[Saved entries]
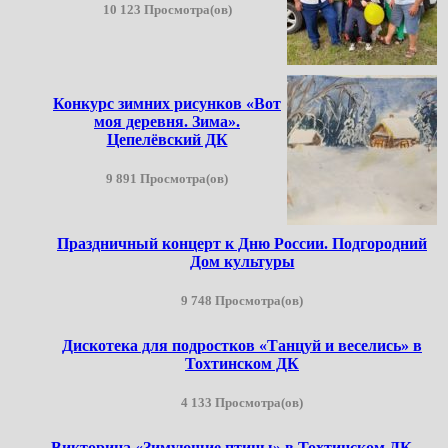
10 123 Просмотра(ов)
Конкурс зимних рисунков «Вот
моя деревня. Зима».
Цепелёвский ДК
9 891 Просмотра(ов)
Праздничный концерт к Дню России. Подгородний
Дом культуры
9 748 Просмотра(ов)
Дискотека для подростков «Танцуй и веселись» в
Тохтинском ДК
4 133 Просмотра(ов)
Викторина «Зимующие птицы» в Тохтинском ДК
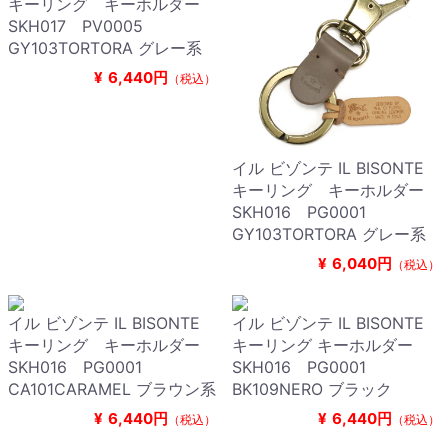
キーリング キーホルダー
SKH017 PV0005
GY103TORTORA グレー系
¥
6,440円
（税込）
イル ビゾンテ IL BISONTE
キーリング キーホルダー
SKH016 PG0001
GY103TORTORA グレー系
¥
6,040円
（税込）
イル ビゾンテ IL BISONTE
イル ビゾンテ IL BISONTE
キーリング キーホルダー
キーリング キーホルダー
SKH016 PG0001
SKH016 PG0001
CA101CARAMEL ブラウン系
BK109NERO ブラック
¥
6,440円
¥
6,440円
（税込）
（税込）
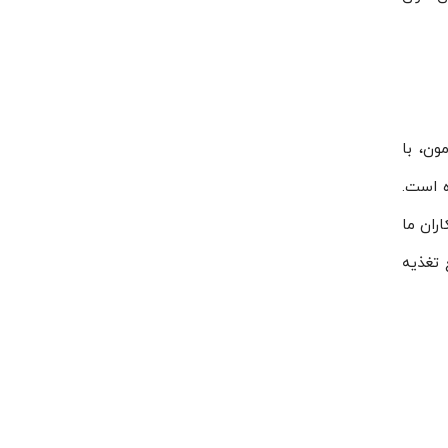
ون، با
لت ۶٫۳ آمپر EDR-75-12 این برند کرده است.
ران ما
 تغذیه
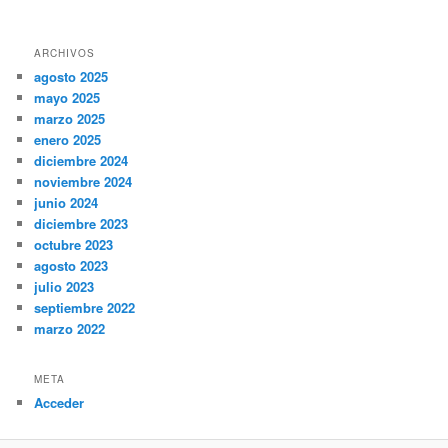
ARCHIVOS
agosto 2025
mayo 2025
marzo 2025
enero 2025
diciembre 2024
noviembre 2024
junio 2024
diciembre 2023
octubre 2023
agosto 2023
julio 2023
septiembre 2022
marzo 2022
META
Acceder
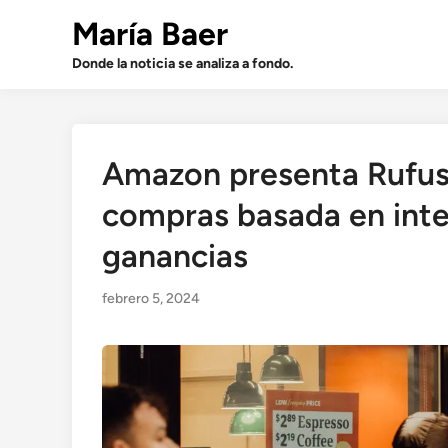
Saltar
María Baer
al
contenido
Donde la noticia se analiza a fondo.
Amazon presenta Rufus
compras basada en inteli
ganancias
febrero 5, 2024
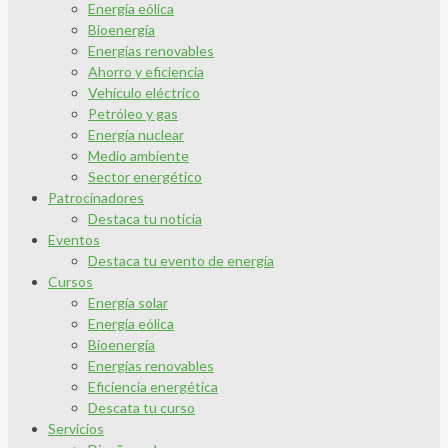
Energía eólica
Bioenergía
Energías renovables
Ahorro y eficiencia
Vehículo eléctrico
Petróleo y gas
Energía nuclear
Medio ambiente
Sector energético
Patrocinadores
Destaca tu noticia
Eventos
Destaca tu evento de energía
Cursos
Energía solar
Energía eólica
Bioenergía
Energías renovables
Eficiencia energética
Descata tu curso
Servicios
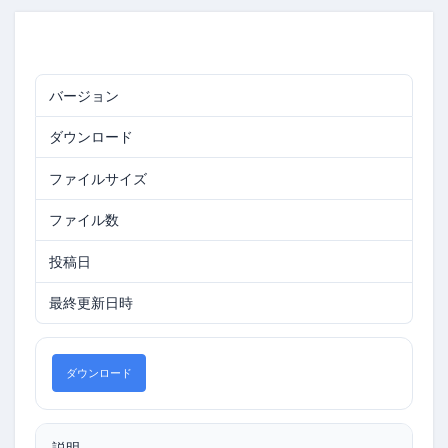
バージョン
0.9374
ダウンロード
219
ファイルサイズ
17.87 MB
ファイル数
1
投稿日
2026年2月10日
最終更新日時
2026年2月10日
ダウンロード
説明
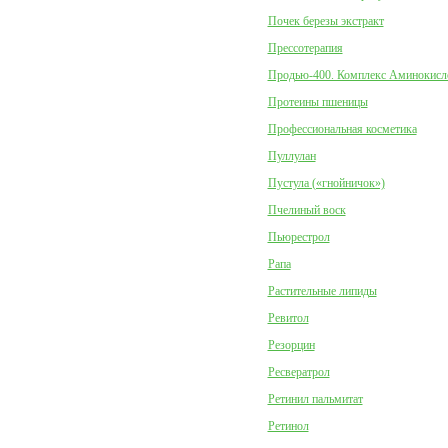
Почек березы экстракт
Прессотерапия
Продью-400. Комплекс Аминокисл
Протеины пшеницы
Профессиональная косметика
Пуллулан
Пустула («гнойничок»)
Пчелиный воск
Пьюрестрол
Рапа
Растительные липиды
Ревитол
Резорцин
Ресвератрол
Ретинил пальмитат
Ретинол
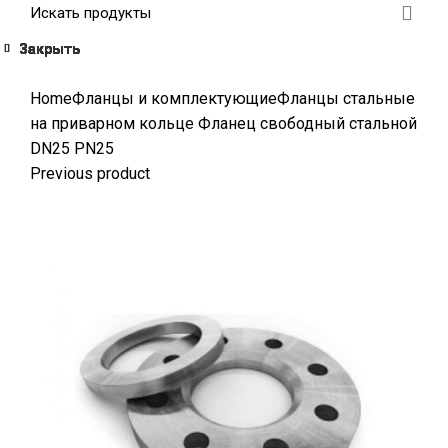
Закрыть
Закрыть
Закрыть
Закрыть
Закрыть
Закрыть
Закрыть
Закрыть
Click to enlarge
Home
Фланцы и комплектующие
Фланцы стальные
на приварном кольце
Фланец свободный стальной
DN25 РN25
Previous product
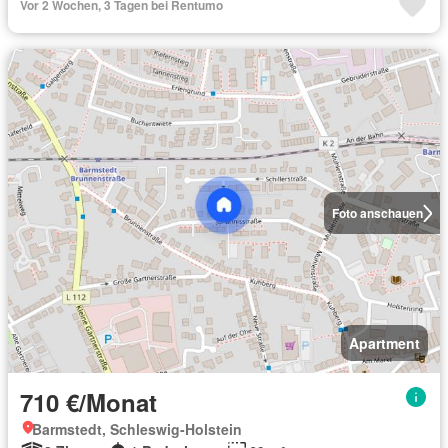
Vor 2 Wochen, 3 Tagen bei Rentumo
Foto anschauen
Apartment
710 €/Monat
Barmstedt, Schleswig-Holstein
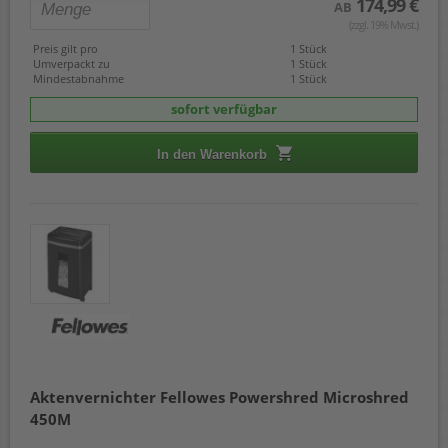
174,99 €
AB
(zzgl. 19% Mwst.)
Preis gilt pro
1 Stück
Umverpackt zu
1 Stück
Mindestabnahme
1 Stück
sofort verfügbar
In den Warenkorb
Aktenvernichter Fellowes Powershred Microshred
450M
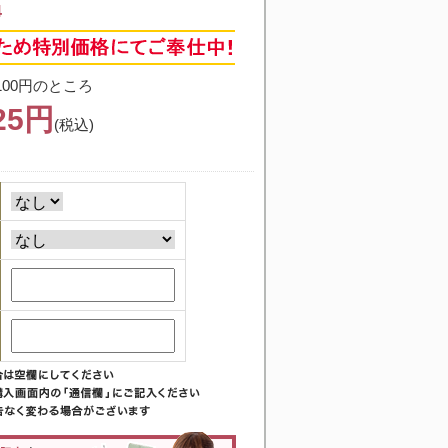
4
100円のところ
925円
(税込)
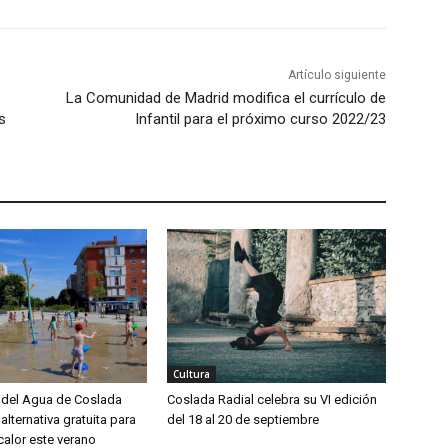
Artículo siguiente
La Comunidad de Madrid modifica el currículo de
s
Infantil para el próximo curso 2022/23
Cultura
del Agua de Coslada
Coslada Radial celebra su VI edición
alternativa gratuita para
del 18 al 20 de septiembre
calor este verano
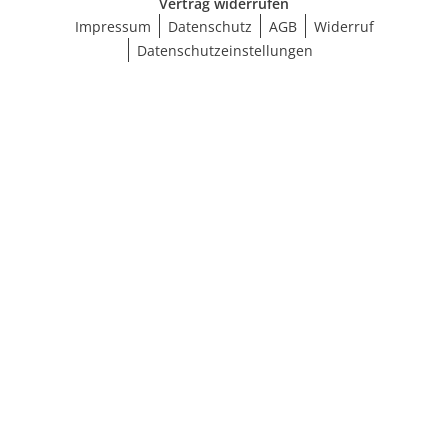
Vertrag widerrufen
Impressum
Datenschutz
AGB
Widerruf
Datenschutzeinstellungen
Größe wählen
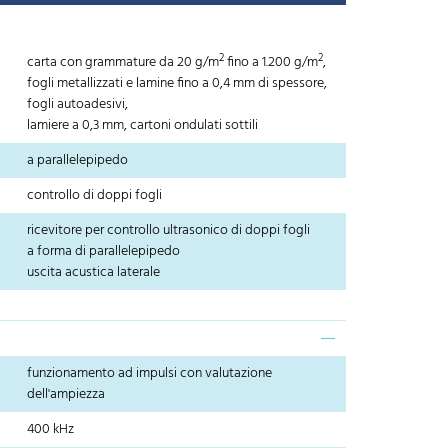
2
2
carta con grammature da 20 g/m
fino a 1.200 g/m
,
fogli metallizzati e lamine fino a 0,4 mm di spessore,
fogli autoadesivi,
lamiere a 0,3 mm, cartoni ondulati sottili
a parallelepipedo
controllo di doppi fogli
ricevitore per controllo ultrasonico di doppi fogli
a forma di parallelepipedo
uscita acustica laterale
funzionamento ad impulsi con valutazione
dell'ampiezza
400 kHz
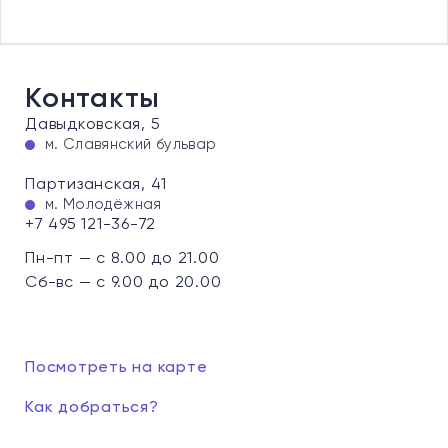
Контакты
Давыдковская, 5
м. Славянский бульвар
Партизанская, 41
м. Молодёжная
+7 495 121-36-72
Пн-пт — с 8.00 до 21.00
Сб-вс — с 9.00 до 20.00
Посмотреть на карте
Как добраться?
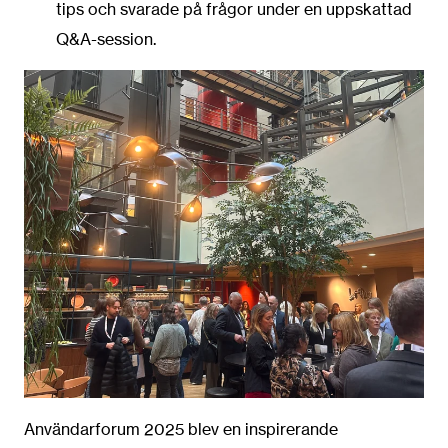
tips och svarade på frågor under en uppskattad
Q&A-session.
Användarforum 2025 blev en inspirerande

_WHAT IS NEEDED_
From the line holding "Праздничный концерт к Дню России. Подгородний" to the line holding "octubre 2023", both included, retype the entries above exactly and drop the pictures.

_REPLY_
Праздничный концерт к Дню России. Подгородний
Дом культуры
9 748 Просмотра(ов)
Дискотека для подростков «Танцуй и веселись» в
Тохтинском ДК
4 133 Просмотра(ов)
Викторина «Зимующие птицы» в Тохтинском ДК
キーリング キーホルダー
SKH017 PV0005
GY103TORTORA グレー系
¥
6,440円
（税込）
イル ビゾンテ IL BISONTE
キーリング キーホルダー
SKH016 PG0001
GY103TORTORA グレー系
¥
6,040円
（税込）
イル ビゾンテ IL BISONTE
イル ビゾンテ IL BISONTE
キーリング キーホルダー
キーリング キーホルダー
SKH016 PG0001
SKH016 PG0001
CA101CARAMEL ブラウン系
BK109NERO ブラック
¥
6,440円
¥
6,440円
（税込）
（税込）
ون، با
لت ۶٫۳ آمپر EDR-75-12 این برند کرده است.
ران ما
 تغذیه
ARCHIVOS
agosto 2025
mayo 2025
marzo 2025
enero 2025
diciembre 2024
noviembre 2024
junio 2024
diciembre 2023
octubre 2023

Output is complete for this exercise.